THE TASK: Could you restate the whole listing below word for word, minus the pictures?

┄┄┄┄┄┄

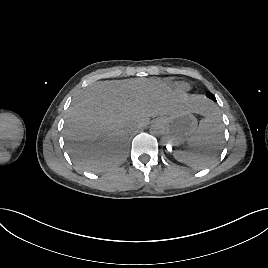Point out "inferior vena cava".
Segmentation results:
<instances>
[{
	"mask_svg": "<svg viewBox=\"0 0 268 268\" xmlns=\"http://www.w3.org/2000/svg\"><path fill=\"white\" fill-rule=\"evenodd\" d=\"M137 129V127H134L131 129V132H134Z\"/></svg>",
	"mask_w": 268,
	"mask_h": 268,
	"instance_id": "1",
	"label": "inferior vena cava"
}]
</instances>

┄┄┄┄┄┄

PROBLEM SOLUTION:
Point out "inferior vena cava".
Segmentation results:
<instances>
[{
	"mask_svg": "<svg viewBox=\"0 0 268 268\" xmlns=\"http://www.w3.org/2000/svg\"><path fill=\"white\" fill-rule=\"evenodd\" d=\"M137 129V127H134L131 129V132H134Z\"/></svg>",
	"mask_w": 268,
	"mask_h": 268,
	"instance_id": "1",
	"label": "inferior vena cava"
}]
</instances>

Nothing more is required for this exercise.